Only one stretch of the data below is needed. Output the lines from the one with "You are a GUI" up to and including the one with "форму обратной связи", exactly as they stand.

GIVEN ENTRIES:
________________________

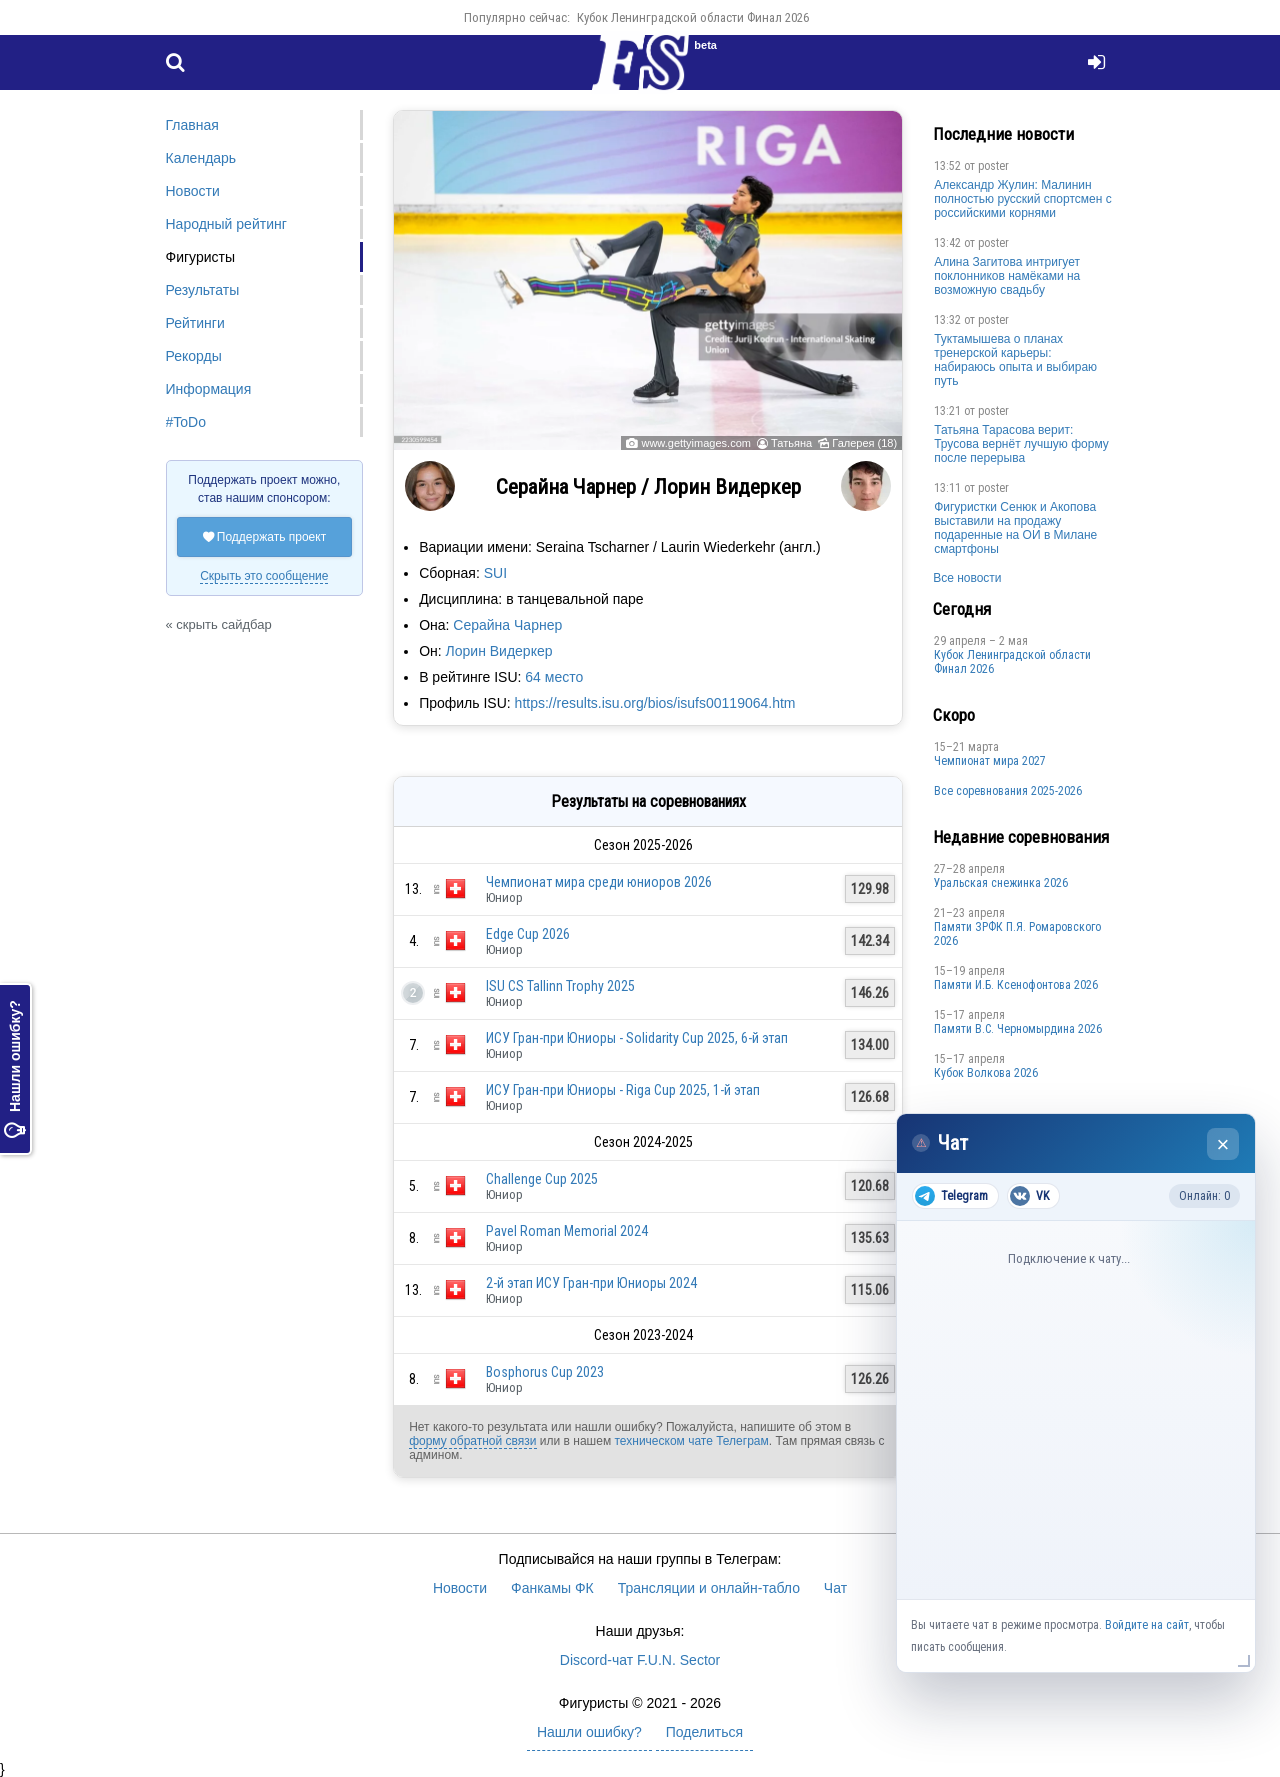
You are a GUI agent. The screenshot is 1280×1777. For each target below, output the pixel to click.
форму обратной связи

________________________

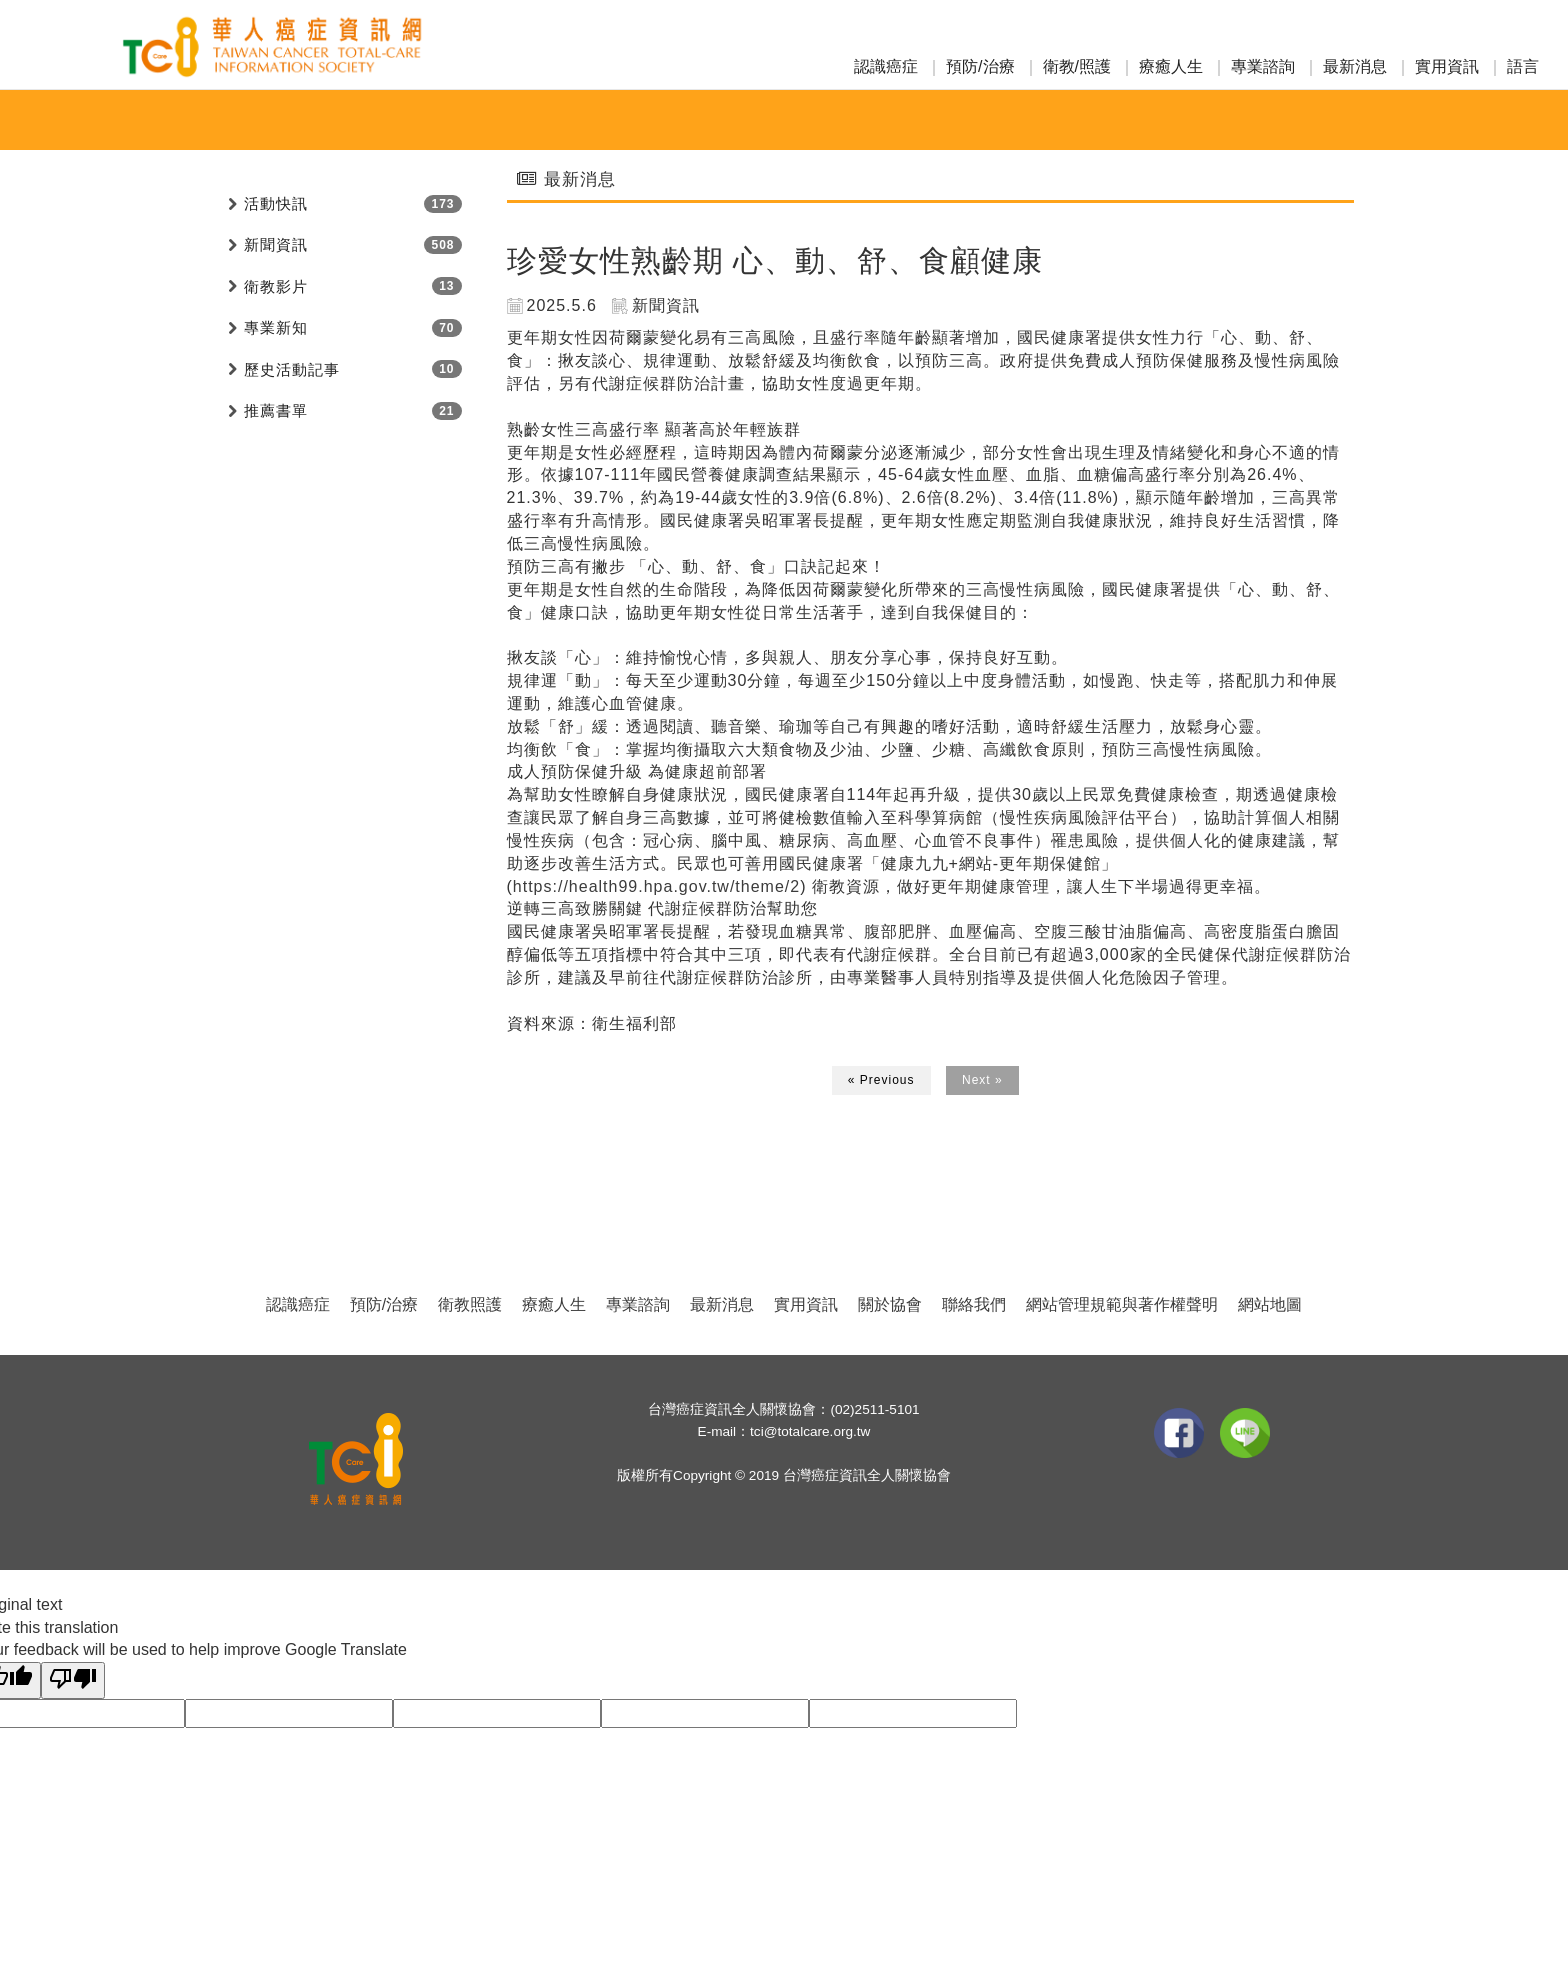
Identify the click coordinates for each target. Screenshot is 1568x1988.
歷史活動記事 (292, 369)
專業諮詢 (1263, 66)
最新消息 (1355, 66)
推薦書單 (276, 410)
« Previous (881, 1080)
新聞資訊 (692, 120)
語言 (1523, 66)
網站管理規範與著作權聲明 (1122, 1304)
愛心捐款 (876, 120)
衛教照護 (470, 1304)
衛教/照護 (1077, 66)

________________________

ANSWER SECTION:
You are a GUI agent. The screenshot is 1280×1777. For each target below, output the pixel to click.
форму обратной связи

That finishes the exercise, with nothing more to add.